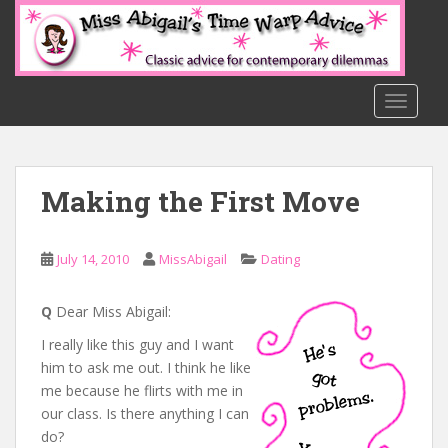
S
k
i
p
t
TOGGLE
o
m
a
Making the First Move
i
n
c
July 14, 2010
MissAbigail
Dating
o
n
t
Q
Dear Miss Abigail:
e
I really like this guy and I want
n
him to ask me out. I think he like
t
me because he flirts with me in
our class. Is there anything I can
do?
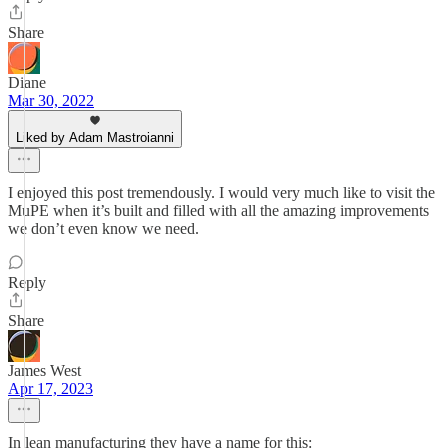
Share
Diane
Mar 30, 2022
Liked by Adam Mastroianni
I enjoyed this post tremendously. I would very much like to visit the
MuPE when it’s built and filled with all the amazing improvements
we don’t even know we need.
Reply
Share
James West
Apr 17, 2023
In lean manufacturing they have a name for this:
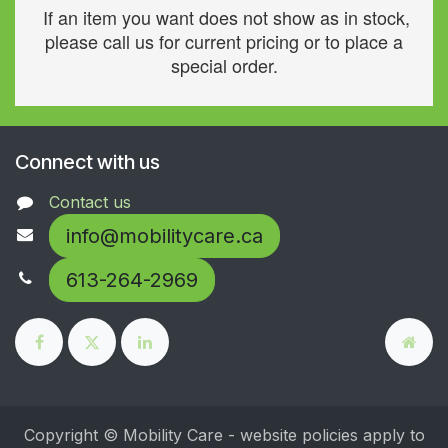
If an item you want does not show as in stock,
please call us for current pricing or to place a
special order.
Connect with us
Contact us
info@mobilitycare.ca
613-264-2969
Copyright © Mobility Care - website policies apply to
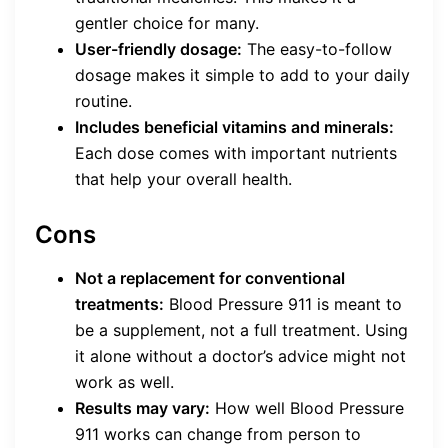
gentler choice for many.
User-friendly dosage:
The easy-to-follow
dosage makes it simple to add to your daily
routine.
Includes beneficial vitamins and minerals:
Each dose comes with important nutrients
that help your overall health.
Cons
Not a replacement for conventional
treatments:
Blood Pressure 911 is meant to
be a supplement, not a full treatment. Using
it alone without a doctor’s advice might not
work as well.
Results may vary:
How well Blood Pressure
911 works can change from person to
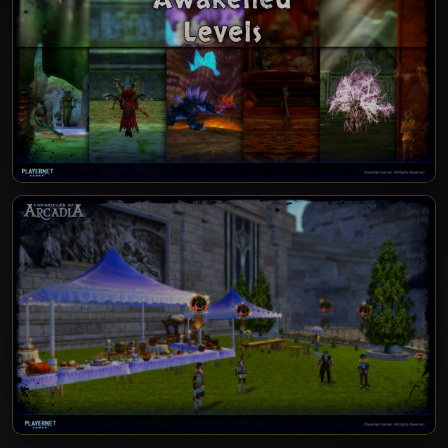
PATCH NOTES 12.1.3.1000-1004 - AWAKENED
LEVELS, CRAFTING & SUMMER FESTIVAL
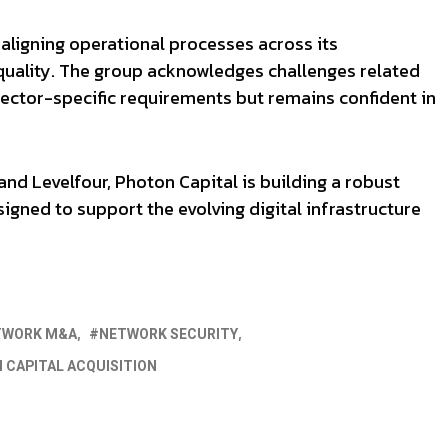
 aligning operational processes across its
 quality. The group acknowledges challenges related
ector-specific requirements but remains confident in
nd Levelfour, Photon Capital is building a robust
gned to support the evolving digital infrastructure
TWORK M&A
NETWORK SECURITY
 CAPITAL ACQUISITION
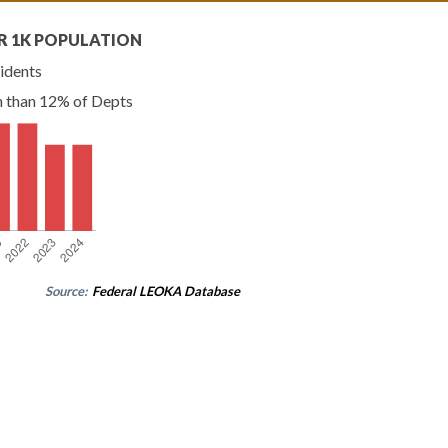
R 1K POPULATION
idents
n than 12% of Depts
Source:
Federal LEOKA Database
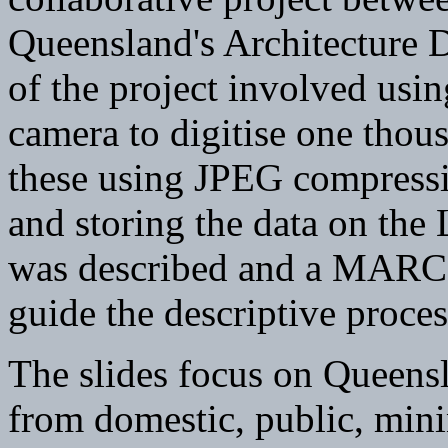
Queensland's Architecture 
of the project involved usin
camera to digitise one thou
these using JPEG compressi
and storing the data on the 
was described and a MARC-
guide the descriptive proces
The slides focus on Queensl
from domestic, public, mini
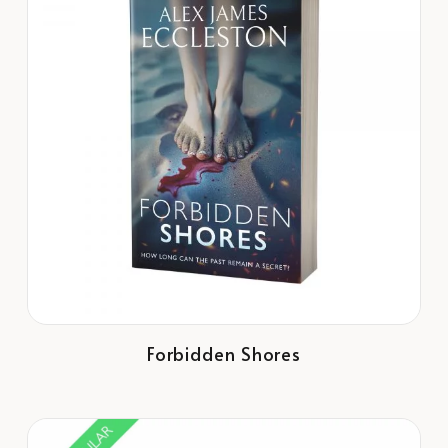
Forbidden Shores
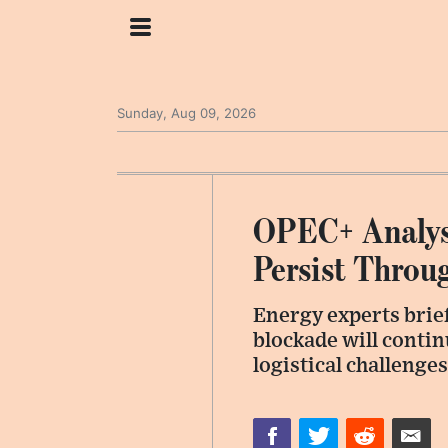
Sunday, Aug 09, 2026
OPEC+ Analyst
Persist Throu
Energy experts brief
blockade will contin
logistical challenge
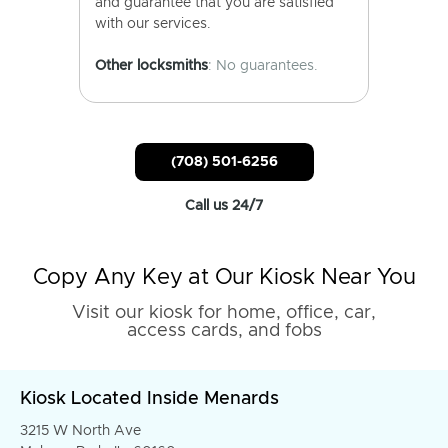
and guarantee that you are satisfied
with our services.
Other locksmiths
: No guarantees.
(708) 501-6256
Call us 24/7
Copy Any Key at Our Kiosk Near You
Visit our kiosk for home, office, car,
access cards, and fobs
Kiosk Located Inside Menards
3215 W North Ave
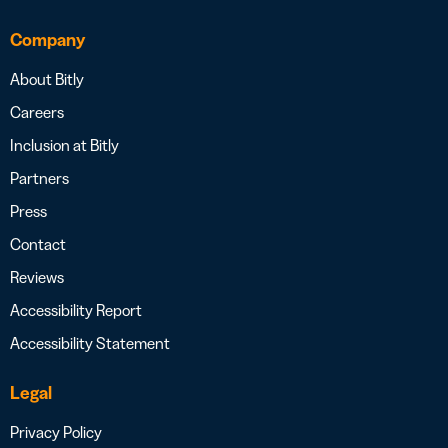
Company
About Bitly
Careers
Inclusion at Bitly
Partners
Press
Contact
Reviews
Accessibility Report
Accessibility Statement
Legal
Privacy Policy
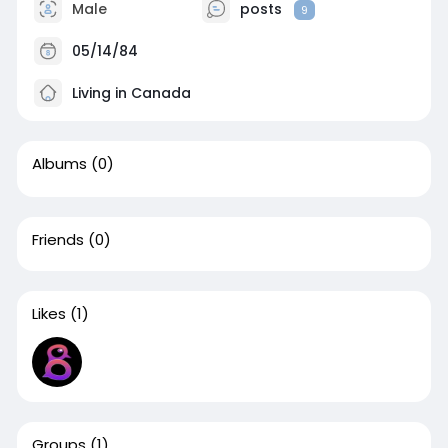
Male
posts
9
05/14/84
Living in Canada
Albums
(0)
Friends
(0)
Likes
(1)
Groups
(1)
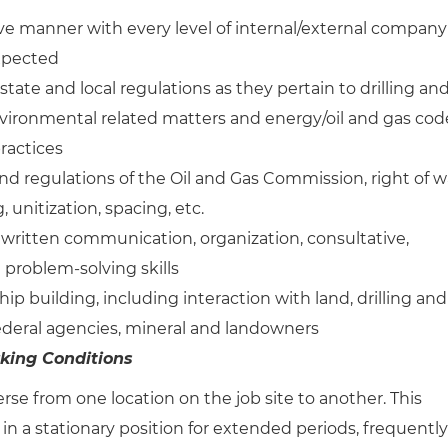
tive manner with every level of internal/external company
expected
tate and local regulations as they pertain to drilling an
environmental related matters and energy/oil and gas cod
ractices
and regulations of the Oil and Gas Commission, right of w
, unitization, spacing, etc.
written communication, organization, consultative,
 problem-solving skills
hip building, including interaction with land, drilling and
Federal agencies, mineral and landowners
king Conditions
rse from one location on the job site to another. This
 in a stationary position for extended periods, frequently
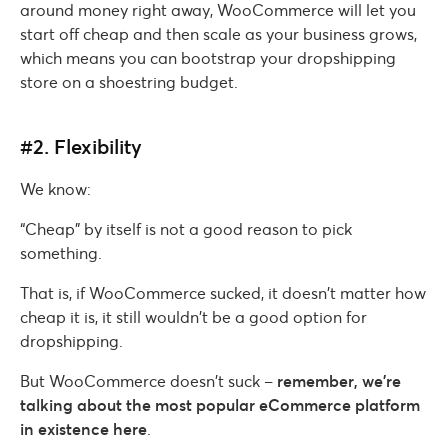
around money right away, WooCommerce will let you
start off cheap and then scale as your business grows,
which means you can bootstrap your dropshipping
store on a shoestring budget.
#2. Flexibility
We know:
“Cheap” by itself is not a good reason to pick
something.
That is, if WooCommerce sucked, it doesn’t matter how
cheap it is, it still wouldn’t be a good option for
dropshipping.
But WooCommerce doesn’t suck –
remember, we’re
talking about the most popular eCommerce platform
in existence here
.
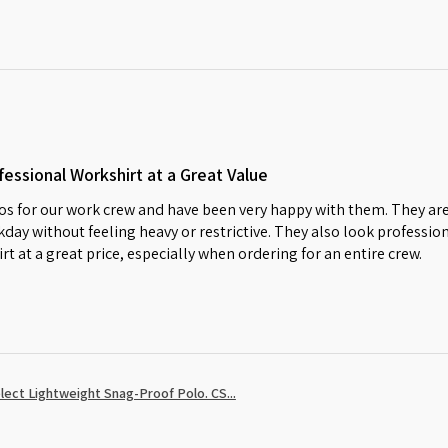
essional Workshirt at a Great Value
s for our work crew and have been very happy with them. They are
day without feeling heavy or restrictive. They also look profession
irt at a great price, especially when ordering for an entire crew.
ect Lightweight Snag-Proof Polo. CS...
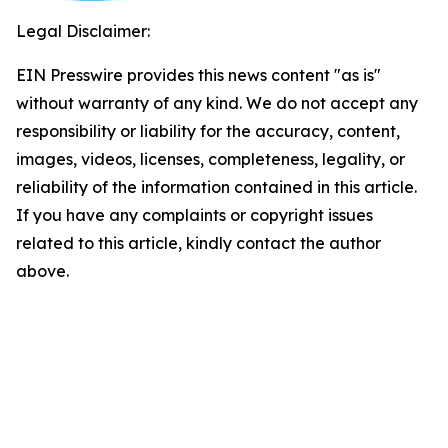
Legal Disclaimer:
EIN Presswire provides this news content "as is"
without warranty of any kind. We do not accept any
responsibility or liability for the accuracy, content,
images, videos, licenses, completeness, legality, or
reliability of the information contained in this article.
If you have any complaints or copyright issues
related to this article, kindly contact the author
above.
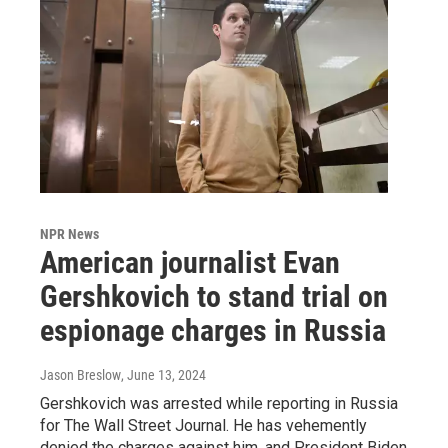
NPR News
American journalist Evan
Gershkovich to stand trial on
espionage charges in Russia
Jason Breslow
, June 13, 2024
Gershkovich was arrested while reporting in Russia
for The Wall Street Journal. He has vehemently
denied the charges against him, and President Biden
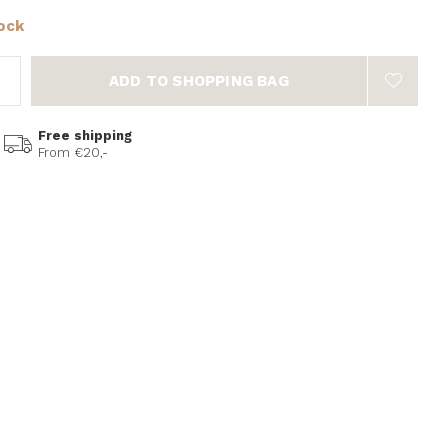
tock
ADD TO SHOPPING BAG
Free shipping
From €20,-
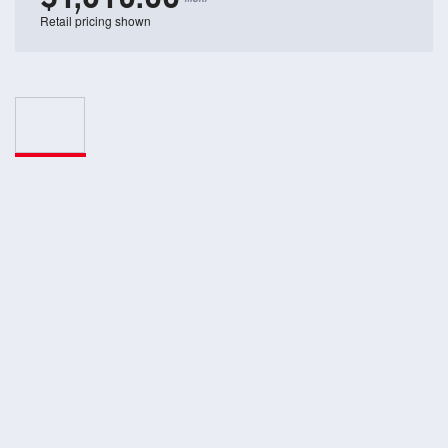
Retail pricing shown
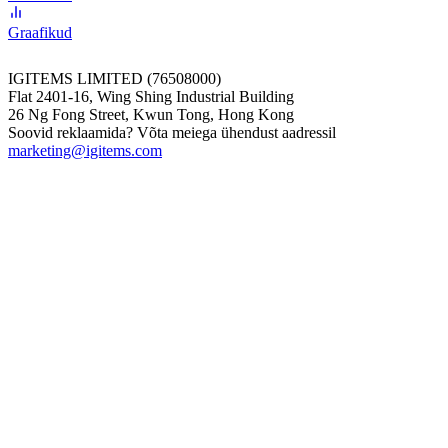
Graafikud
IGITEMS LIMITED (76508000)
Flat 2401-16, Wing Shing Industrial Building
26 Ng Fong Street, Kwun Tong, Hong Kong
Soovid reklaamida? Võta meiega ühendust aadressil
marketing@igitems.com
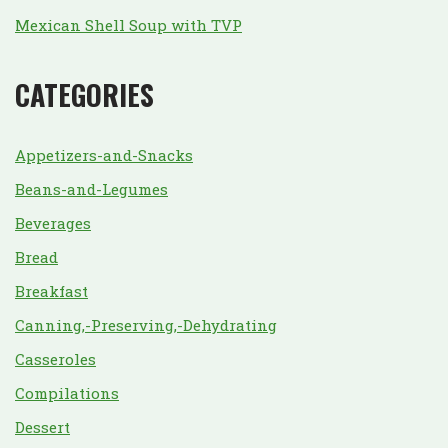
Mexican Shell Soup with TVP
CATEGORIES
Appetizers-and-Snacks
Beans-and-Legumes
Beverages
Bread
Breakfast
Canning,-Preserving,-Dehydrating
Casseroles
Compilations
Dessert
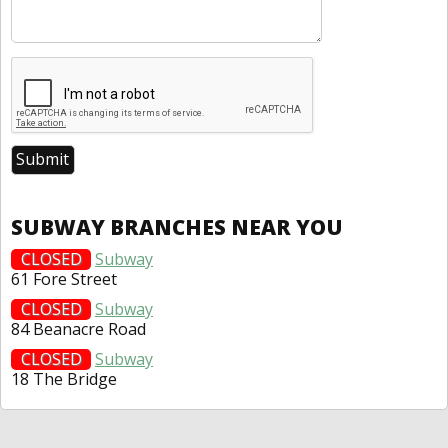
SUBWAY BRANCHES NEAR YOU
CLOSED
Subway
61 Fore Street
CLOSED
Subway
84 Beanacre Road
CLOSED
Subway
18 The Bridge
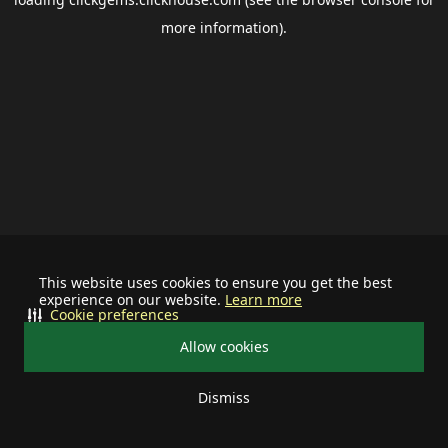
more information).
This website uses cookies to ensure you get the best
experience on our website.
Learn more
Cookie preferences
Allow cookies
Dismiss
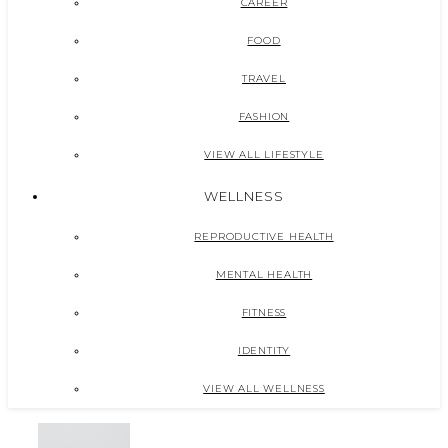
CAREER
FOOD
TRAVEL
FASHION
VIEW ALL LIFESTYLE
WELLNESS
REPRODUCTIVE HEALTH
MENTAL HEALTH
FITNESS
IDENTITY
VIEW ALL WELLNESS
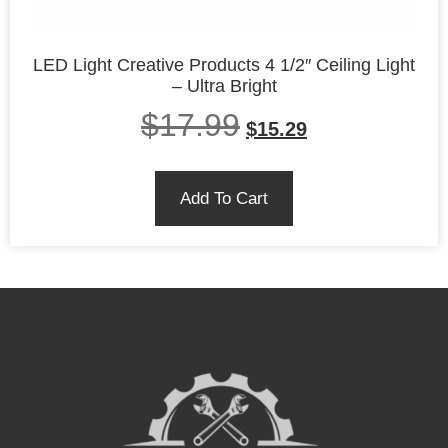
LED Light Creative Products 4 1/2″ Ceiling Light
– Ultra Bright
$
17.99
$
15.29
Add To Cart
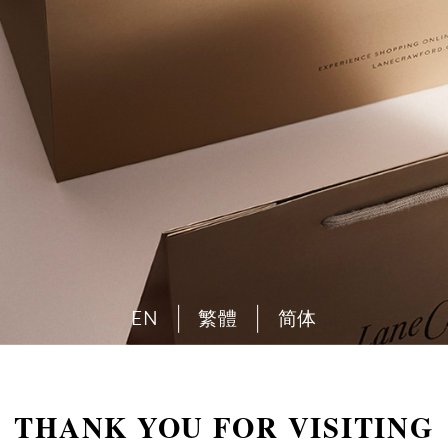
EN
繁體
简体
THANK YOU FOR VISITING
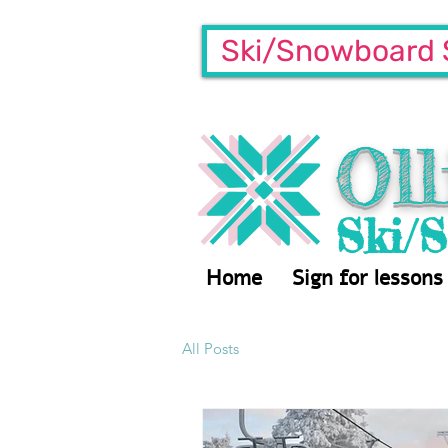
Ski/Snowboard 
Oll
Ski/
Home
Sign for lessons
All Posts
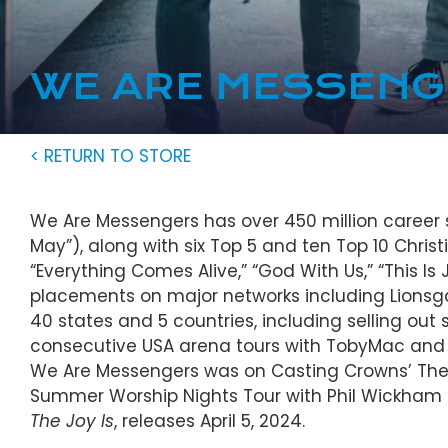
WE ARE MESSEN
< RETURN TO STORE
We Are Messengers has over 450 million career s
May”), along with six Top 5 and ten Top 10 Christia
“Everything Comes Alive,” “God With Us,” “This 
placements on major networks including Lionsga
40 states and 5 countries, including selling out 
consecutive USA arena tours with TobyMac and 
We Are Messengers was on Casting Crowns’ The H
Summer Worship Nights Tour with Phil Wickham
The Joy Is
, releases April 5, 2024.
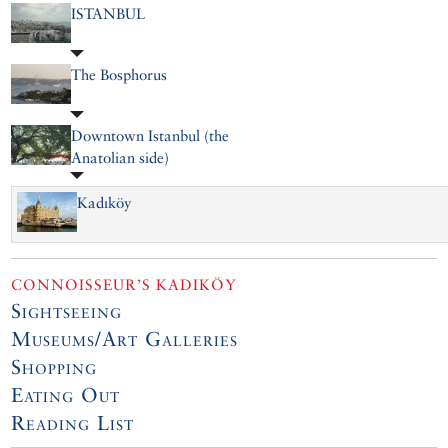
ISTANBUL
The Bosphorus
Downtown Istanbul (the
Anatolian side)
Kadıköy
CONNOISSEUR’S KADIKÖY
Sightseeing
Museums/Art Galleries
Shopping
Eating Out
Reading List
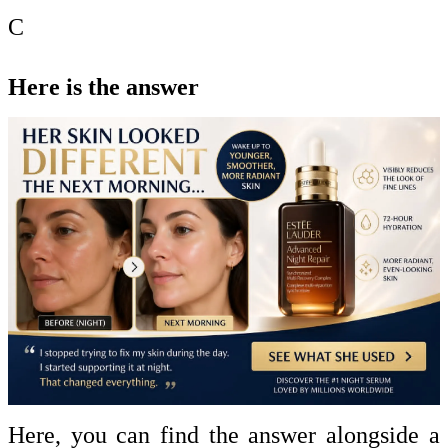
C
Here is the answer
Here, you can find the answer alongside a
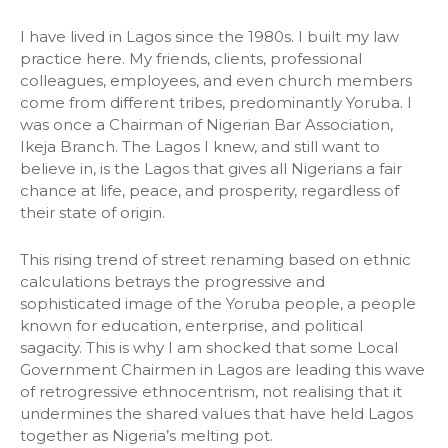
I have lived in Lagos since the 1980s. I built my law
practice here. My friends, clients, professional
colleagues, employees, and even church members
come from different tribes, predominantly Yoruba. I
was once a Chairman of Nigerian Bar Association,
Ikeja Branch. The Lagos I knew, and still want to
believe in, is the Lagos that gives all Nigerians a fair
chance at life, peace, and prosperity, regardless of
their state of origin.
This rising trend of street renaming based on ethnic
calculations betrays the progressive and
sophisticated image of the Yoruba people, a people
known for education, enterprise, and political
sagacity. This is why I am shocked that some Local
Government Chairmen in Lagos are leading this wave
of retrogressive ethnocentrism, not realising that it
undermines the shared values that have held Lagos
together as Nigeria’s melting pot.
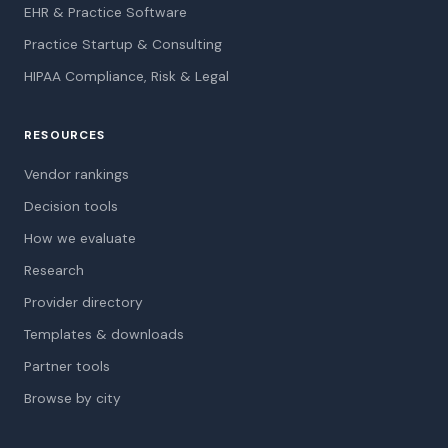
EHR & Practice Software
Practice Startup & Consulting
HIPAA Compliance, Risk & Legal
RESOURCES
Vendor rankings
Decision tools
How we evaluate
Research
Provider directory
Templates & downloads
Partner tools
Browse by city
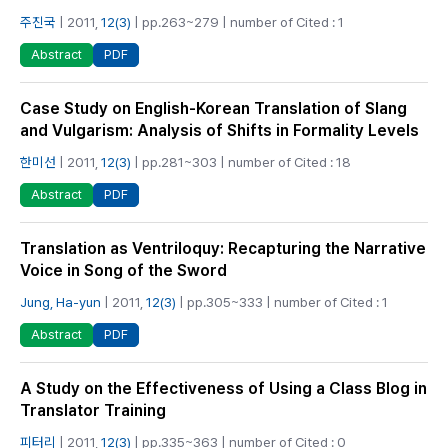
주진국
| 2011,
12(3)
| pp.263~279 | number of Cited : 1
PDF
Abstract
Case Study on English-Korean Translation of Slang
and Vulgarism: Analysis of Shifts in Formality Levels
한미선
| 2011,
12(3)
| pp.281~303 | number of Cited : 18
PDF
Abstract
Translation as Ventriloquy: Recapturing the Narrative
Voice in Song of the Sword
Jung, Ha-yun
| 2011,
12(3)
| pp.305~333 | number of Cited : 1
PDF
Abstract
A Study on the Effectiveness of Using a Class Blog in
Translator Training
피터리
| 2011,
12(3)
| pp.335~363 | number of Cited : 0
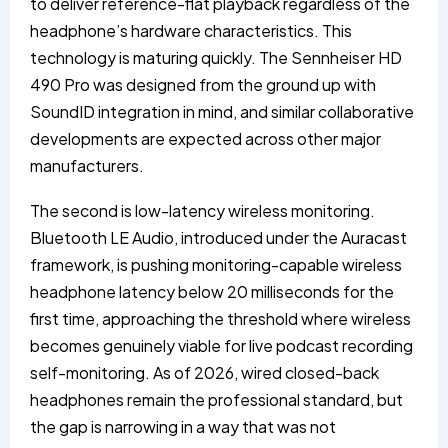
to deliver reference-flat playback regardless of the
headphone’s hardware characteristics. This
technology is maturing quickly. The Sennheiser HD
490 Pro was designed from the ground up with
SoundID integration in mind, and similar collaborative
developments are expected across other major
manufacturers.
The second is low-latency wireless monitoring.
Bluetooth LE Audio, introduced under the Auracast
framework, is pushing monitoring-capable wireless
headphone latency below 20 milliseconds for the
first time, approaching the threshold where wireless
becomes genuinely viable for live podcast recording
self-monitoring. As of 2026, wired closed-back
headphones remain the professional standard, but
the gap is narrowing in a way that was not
──────────────────────────────
WORK ITEM:
Would you give again, exactly, the lines in the data above that run from the line containing "ector-specific requirements but" to the line containing "The slides focus on Queensl"? Include both ends and no pictures.

WRITTEN SOLUTION:
ector-specific requirements but remains confident in
nd Levelfour, Photon Capital is building a robust
gned to support the evolving digital infrastructure
TWORK M&A
NETWORK SECURITY
 CAPITAL ACQUISITION
R 1K POPULATION
idents
n than 12% of Depts
Source:
Federal LEOKA Database
Queensland's Architecture 
of the project involved usin
camera to digitise one thou
these using JPEG compressi
and storing the data on the 
was described and a MARC-
guide the descriptive proces
The slides focus on Queensl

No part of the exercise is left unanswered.